Artificial Intelligence

The biggest challenge of enterprise AI is localised talent

19th November 2018
Anna Flockett

A recent survey conducted by industry research firm, Ovum, in partnership with data science software maker, Dataiku, found that one of the biggest challenges to companies looking to create meaningful insights from AI is getting the right skills in the right places. The whitepaper report titled 'Profit from AI and Machine Learning' surveyed data leaders at Global 2000 organisations with extensive experience putting AI projects into production and did a deep dive into their insights on the industry and the future it holds.

“AI projects require the discipline of data science, but data science projects don't always require AI,” said Tony Baer, Principal Analyst with Ovum and author of the study. “On the process side, AI projects build on the tasks involved with data science by adding numerous additional tasks, variables, and checkpoints into the process. And when it comes to people, there are critical relationships that must be maintained between the project team and the business, but also the data scientists and the data engineers, who make AI projects reality.”

One of the biggest challenges to enterprise AI the report found was the ‘People Equation’ and where the actual data scientists resided in an organisation versus where they are needed and how to correct this problem.  All the respondents stated that data science is the foundation of AI and data scientists are needed to develop AI solutions for the organisation.  However, the best place to deploy these data scientists is within localised business units as ‘boots on the ground.’  The issue with staffing highly skilled data scientists in field offices outside of major metropolitan areas is that there simply aren’t enough skilled data scientists out there and the demand for these skilled workers is so great that they have their choice of locations.  The solutions are to staff highly data scientists at the company headquarters and develop strong collaboration within the organisation or to focus on a ‘centers of excellence’ model.

“Time and time again, we see teams in companies around the world and across industries that aren’t able to get their data efforts off the ground because they have no way for these people in different geographies - much less different types of people with different skills - to work together,” said Florian Douetteau, CEO of Dataiku. “Once the enterprise is able to address the people part of the equation, only then can they can then take the final steps toward becoming data-driven through the rest of the equation - technology and processes.”

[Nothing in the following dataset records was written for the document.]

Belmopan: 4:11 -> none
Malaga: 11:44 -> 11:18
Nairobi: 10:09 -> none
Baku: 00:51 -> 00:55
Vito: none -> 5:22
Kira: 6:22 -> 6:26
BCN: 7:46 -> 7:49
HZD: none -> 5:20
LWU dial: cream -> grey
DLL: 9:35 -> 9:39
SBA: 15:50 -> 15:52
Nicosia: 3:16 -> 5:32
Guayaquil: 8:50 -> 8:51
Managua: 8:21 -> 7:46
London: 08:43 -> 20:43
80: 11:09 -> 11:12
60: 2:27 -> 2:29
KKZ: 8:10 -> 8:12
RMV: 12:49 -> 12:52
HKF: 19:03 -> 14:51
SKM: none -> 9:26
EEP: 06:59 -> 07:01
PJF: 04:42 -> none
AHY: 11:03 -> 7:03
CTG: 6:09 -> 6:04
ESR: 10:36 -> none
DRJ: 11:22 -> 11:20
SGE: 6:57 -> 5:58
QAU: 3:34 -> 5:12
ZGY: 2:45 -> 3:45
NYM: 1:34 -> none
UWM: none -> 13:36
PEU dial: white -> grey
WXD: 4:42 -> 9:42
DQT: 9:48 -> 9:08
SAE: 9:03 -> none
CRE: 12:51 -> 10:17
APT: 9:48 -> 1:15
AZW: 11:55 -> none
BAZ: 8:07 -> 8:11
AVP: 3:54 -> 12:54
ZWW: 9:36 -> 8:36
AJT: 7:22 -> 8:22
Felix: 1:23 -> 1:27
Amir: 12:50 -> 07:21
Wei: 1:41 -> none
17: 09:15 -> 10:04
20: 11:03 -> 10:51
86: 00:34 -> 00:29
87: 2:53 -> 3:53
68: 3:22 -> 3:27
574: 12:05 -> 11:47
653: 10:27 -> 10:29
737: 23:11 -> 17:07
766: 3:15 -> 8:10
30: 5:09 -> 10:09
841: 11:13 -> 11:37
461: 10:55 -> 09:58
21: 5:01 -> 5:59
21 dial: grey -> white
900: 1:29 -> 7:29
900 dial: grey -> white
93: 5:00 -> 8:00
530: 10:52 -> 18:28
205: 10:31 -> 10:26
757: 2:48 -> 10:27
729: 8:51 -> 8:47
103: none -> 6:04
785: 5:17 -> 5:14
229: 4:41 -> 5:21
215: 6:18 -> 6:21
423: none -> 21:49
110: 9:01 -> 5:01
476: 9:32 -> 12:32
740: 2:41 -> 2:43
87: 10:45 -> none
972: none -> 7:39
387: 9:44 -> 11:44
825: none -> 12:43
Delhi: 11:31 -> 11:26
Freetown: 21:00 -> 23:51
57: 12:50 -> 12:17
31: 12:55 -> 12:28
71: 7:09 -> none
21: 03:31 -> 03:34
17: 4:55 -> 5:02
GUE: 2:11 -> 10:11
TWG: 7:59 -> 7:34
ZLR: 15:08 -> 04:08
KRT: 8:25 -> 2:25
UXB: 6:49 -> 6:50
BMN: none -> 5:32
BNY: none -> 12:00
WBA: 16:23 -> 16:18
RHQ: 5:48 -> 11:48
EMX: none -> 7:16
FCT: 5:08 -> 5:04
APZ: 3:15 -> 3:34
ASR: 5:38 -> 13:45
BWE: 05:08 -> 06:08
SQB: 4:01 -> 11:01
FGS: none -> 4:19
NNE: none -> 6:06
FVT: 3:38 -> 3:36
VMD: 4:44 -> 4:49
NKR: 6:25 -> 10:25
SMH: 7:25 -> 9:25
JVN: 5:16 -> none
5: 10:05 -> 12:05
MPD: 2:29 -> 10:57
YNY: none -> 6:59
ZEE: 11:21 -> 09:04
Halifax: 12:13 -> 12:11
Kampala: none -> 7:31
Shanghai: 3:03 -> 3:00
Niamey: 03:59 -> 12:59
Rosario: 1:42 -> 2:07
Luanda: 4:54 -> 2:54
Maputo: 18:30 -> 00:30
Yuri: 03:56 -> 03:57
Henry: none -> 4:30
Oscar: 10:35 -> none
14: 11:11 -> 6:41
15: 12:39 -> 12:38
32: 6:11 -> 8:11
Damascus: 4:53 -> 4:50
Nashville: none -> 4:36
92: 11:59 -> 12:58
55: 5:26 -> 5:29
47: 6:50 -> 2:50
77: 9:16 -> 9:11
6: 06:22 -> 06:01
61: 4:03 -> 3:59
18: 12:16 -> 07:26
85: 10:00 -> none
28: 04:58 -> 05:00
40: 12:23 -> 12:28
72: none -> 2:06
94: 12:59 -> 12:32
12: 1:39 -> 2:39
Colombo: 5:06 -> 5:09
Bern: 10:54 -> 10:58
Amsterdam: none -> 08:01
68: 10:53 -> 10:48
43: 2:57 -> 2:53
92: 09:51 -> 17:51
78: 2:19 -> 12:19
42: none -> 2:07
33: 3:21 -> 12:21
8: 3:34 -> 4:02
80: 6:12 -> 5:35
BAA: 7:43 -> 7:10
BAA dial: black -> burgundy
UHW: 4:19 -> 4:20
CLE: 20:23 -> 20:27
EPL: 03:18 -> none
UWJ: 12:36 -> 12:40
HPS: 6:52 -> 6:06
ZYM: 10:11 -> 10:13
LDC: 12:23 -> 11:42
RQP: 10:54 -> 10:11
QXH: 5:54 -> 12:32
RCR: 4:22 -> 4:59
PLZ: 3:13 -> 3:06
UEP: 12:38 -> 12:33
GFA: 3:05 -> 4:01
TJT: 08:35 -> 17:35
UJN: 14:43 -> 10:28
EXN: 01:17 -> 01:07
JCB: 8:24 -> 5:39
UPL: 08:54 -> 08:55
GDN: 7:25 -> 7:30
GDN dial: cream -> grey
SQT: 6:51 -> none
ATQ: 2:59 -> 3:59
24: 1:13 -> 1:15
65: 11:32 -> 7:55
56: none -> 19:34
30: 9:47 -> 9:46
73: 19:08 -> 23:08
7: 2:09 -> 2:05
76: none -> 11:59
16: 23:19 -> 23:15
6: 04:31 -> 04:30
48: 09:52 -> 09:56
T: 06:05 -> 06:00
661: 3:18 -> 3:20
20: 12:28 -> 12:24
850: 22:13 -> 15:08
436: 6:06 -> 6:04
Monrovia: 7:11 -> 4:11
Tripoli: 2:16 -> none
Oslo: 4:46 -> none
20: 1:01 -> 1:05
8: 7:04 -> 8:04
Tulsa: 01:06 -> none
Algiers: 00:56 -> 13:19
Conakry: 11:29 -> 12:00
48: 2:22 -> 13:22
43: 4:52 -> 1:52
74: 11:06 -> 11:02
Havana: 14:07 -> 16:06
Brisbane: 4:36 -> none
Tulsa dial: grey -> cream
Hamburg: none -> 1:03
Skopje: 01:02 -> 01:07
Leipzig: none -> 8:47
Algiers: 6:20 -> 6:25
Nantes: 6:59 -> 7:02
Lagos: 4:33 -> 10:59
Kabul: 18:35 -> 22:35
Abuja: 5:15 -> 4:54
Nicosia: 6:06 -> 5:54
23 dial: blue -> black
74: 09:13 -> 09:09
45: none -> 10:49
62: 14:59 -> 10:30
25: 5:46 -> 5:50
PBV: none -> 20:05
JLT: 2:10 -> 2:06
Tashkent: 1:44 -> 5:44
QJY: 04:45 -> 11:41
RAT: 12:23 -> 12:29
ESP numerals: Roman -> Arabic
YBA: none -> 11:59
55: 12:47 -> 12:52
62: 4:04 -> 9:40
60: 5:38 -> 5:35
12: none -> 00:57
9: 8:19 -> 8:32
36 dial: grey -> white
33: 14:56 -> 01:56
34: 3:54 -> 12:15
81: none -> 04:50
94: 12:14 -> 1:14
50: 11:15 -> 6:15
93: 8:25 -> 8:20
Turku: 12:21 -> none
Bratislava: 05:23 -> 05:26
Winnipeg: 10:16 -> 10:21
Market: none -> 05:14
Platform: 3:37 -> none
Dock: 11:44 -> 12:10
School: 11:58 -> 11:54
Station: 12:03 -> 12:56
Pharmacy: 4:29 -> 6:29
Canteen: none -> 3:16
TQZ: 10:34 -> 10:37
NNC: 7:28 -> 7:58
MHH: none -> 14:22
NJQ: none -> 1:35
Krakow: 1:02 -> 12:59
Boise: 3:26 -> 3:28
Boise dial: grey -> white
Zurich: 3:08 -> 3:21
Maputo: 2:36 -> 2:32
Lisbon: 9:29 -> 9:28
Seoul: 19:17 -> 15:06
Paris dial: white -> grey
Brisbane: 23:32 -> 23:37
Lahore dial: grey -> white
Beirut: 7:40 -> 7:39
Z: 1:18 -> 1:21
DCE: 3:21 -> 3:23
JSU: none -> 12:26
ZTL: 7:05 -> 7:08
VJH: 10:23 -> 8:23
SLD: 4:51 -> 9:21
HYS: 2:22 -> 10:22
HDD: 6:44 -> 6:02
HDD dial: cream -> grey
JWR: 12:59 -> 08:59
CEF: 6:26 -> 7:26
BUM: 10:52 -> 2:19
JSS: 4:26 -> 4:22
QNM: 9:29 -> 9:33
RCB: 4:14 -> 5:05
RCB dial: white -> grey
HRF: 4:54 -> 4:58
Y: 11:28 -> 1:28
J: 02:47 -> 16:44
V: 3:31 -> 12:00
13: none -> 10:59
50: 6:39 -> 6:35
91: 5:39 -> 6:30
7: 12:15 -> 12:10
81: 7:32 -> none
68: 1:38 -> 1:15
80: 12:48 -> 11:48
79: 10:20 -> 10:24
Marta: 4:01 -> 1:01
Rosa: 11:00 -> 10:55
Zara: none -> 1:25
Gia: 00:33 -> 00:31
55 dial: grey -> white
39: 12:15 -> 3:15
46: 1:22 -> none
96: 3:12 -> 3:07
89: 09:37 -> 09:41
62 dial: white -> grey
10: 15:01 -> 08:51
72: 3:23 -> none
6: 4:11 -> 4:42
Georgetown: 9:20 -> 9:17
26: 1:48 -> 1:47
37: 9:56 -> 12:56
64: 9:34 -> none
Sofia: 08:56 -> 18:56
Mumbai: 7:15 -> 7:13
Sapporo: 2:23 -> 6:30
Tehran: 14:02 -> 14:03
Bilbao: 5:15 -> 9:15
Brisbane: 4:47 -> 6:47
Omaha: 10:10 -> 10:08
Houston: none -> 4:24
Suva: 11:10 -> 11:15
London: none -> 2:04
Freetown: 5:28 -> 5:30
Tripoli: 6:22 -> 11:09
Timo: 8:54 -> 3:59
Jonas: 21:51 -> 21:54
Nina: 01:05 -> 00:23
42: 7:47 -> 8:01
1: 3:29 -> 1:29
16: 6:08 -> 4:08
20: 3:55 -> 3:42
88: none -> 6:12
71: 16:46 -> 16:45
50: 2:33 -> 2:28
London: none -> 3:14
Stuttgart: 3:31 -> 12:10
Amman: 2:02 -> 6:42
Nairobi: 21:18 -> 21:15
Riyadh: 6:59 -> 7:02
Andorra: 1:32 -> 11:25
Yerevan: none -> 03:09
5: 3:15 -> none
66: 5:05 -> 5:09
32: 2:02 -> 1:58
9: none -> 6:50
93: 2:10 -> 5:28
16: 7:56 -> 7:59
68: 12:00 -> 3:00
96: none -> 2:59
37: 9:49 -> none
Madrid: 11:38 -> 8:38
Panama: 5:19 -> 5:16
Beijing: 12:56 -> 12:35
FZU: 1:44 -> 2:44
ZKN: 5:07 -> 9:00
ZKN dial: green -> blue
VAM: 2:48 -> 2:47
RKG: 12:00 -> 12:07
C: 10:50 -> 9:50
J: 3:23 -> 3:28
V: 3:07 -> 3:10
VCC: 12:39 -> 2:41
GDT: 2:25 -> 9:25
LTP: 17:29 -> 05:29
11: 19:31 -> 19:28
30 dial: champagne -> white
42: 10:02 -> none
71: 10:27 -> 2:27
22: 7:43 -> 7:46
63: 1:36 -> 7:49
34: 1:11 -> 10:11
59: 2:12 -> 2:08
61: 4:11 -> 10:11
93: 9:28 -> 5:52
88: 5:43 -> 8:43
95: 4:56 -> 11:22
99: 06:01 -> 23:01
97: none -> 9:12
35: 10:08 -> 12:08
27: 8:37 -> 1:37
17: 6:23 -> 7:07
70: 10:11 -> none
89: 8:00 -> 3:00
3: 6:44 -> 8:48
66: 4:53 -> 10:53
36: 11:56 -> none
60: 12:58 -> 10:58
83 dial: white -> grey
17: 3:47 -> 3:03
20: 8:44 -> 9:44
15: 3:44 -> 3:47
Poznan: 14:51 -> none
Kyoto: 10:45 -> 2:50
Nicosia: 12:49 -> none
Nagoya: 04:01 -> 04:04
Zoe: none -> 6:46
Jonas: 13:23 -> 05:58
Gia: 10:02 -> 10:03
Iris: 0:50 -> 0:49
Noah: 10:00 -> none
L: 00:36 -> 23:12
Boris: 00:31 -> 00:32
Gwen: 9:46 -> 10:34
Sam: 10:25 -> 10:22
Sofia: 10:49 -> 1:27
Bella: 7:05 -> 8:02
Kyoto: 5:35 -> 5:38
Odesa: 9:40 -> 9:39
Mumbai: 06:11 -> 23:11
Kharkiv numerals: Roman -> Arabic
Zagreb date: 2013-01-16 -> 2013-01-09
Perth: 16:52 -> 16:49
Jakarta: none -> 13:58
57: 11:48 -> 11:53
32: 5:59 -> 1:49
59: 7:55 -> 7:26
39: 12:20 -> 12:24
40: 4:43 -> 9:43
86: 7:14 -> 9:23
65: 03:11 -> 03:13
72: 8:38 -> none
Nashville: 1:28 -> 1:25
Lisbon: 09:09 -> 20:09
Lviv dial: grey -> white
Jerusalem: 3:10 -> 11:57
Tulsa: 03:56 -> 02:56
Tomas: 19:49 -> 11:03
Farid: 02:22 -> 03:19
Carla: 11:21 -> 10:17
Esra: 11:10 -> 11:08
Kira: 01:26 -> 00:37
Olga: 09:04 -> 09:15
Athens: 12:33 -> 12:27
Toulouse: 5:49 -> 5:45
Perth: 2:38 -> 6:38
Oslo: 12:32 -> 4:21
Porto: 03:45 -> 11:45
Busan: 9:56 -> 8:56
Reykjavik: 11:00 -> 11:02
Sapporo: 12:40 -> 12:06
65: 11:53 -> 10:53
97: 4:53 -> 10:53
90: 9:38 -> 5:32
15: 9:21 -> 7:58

For a global organisation, building a skilled data science team in one location, like the company headquarters, is a bit of a conundrum because of the need for data science teams to have a presence in local areas that the company operates, but often there isn’t a large enough talent pool of data scientists in these areas (yet).  The solution for this problem is to create a strong company culture of collaboration. If local data miners and business units have direct and easy access to collaborate with the headquarter-centric data science team, enterprise AI models are much easier to create.

Another structure that can potentially solve the ‘People Equation’ that affects enterprise AI development is to develop a ‘Centre of Excellence’ (CoE) type of structure with data science within the organisation.  The CoE model is usually best suited towards early stage companies and it involves building a smaller, elite team that is selective in the types of projects they undertake for the organisation to maintain focus and quality.  Typically, the CoE is also located near the global headquarter of the organisation but is meant to be a separate entity.  Similar with the headquarter-centric model, the CoE model requires fantastic collaboration with the regional business teams.

Overall, the biggest challenge that the experts presented towards AI development is solvable with collaboration, knowledge sharing, and ‘train the trainer’ objectives that are baked into the data science teams and ultimately the organisation.  At this stage, for any company to truly gain an advantage and profit from enterprise AI they need to take collaboration seriously.

The 15-page whitepaper report also concluded that the lifecycle of AI projects includes more complexity and change compared to traditional data science and analytics projects and numerous other insights.